Sublime Limits of Representation

Truly interdisciplinary works of high quality are very rare, because they require the kind of intellectual discipline and curiosity that allows for understanding and insight into not one, but many disciplines that are customarily separated by theoretical and linguistic differences. The recently published James Elkins’ Six Stories from the End of Representation is a fascinating look at the limits of representation in art and science with chapters devoted to painting, photography, astronomy, microscopy, particle physics and quantum mechanics.

The motivation for the book is the writing of a work that does not favor either art nor science at the expense of the other – instead of looking at science through the language and methods of the humanities (or vice-versa), each is treated with their respective conventions.

 

Serious art and serious science remain very different, and people who study their connections end up looking at special cases that can’t, I think, add to a plausible account of wider movements and ideas.

(As usual, Tim Clark has the best phrase for this—it’s somewhere in Farewell to an Idea—he says “art usually dines very poorly on the leavings of science.”)

So my idea in this book is to stop finding causal connections between art and sciences. Instead I’m trying to find ways of talking about scientific and non-scientific images together, without special pleading or popularization.

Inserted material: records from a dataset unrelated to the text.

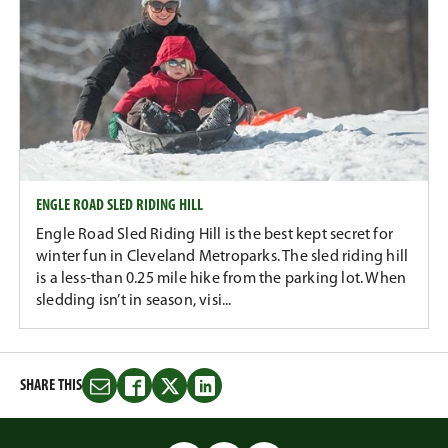
ENGLE ROAD SLED RIDING HILL
Engle Road Sled Riding Hill is the best kept secret for
winter fun in Cleveland Metroparks. The sled riding hill
is a less-than 0.25 mile hike from the parking lot. When
sledding isn’t in season, visi...
SHARE THIS
Share
Share
Share
Share
this
this
this
this
on
on
on
on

In terms of the “science wars” (the book’s second ancillary purpose): it seems essential to me to try not to simplify either the relevant science or the art.

There has been a bit too much low-level squabbling recently between scientists and humanists, especially since Alan Sokal’s hoax and his subsequent book, and Bruno Latour’s playful, and, I think, somewhat irresponsible rewriting of special relativity.

source: Report on a Book Project Titled How Pictures Die: Six Stories from the End of Representation by James Elkins

 

The first chapter begins with the concept of sublimity, most notably, Immanuel Kant. Kant described the sublime as a mathematical or dynamic experience in his Critique of Judgement. Elkins returns to Kant’s theory throughout the book, the dynamic sublime,

 

One of Kant’s examples, and still the standard one, is a stormy ocean. By sheer force, the ocean denies us the freedom to act or to move as we will. It is Kant’s idea that a person confronting a tumultuous sea will first be paralyzed and humbled, and then begin thinking of how people avoid drowning: how they navigate the ocean, and how they are, in the end, independent of it. That train of thought is essentially a defense, and it brings with it a comforting sense of detachment […] For Kant, the feeling of the dynamic sublime arises from the contrast between two mental states: first the abject dependence on unmasterable forces, and then the freedom that comes with the awareness that thinking is a different kind of experience.

James Elkins’ Six Stories from the End of Representation ( p.28 )

 

and the mathematical sublime,

 

Kant defines it as an experience of something unencompassable, so large that it exceeds our capacity for comprehension. His example, the starry sky, is also one of my subjects in this book. At first, confronted with the starry sky, a viewer is dazzled, confused, and – again – humbled. Then she tries to employ some concept to help her comprehend the incomprehensible heavens: say for example the concept of infinity. The viewer says to herself, “This is infinite,” and for a moment she is comforted. But there follows a third moment (Kant’s analysis is typically intricate) when it becomes clear that the “manifold” object is too expansive to be understood. It cannot be gathered under a single concept, a single intuition. And further: the concept itself, in this case infinity, is not directly experienced, but somehow known. There follows a fourth and final moment when the viewer realizes that her innate capacity to reason is what drives the desire to encompass an unencompassable object with an inadequate concept. Even though the attempt to understand the object fails, the viewer becomes aware of a mysterious, inbuilt capacity to try to match her imagination to objects: a capacity that includes the very idea of a fully adequate concept even though no such concept can be imagined. The game is lost, but she knows that she has a “supersensible” faculty, which allows her to think about such things as infinity and the correspondence between inadequate concepts and unknowable objects. “The bare capacity of thinking this infinite without contradiction,” Kant says, “requires in the human mind a faculty that is itself supersensible [das selbst übersinnlich ist].” That is the sublime: a pleasure that comes from displeasure – the displeasure of realizing that the imagination has been, and will always be, defeated.

James Elkins’ Six Stories from the End of Representation ( p.29 )

 

Elkins emphasizes that the book is philosophy only in the sense that philosophy is sophophagic (“it eats other disciplines”) and the theme of of the book, representation, is a concept of study in philosophy; however, he avoids what he terms “philosophic vocabulary of representation” such as Vorstellung, Darstellung, Idea, simulacrum, eidolon, imago. I can understand the temptation to focus on the language of the philosophy of representation in any attempt to find a connecting principle between art and science – but that would result in another philosophy book to be read by professional philosophers, whereas Elkins intention was to create a book to be read by scholars in the humanities and natural scientists alike. I think that he succeeds in this.